Task item: An exact copy of the listing is required, with its pictures removed.

***** Data supplied *****

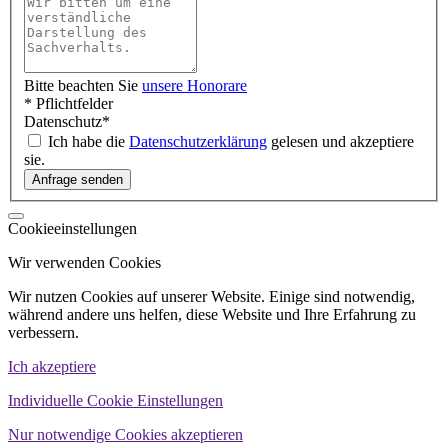
Bitte beachten Sie
unsere Honorare
* Pflichtfelder
Datenschutz
*
Ich habe die
Datenschutzerklärung
gelesen und akzeptiere
sie.
Cookieeinstellungen
Wir verwenden Cookies
Wir nutzen Cookies auf unserer Website. Einige sind notwendig,
während andere uns helfen, diese Website und Ihre Erfahrung zu
verbessern.
Ich akzeptiere
Individuelle Cookie Einstellungen
Nur notwendige Cookies akzeptieren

*****

Answer for the task:
Bitte beachten Sie
unsere Honorare
* Pflichtfelder
Datenschutz
*
Ich habe die
Datenschutzerklärung
gelesen und akzeptiere
sie.
Cookieeinstellungen
Wir verwenden Cookies
Wir nutzen Cookies auf unserer Website. Einige sind notwendig,
während andere uns helfen, diese Website und Ihre Erfahrung zu
verbessern.
Ich akzeptiere
Individuelle Cookie Einstellungen
Nur notwendige Cookies akzeptieren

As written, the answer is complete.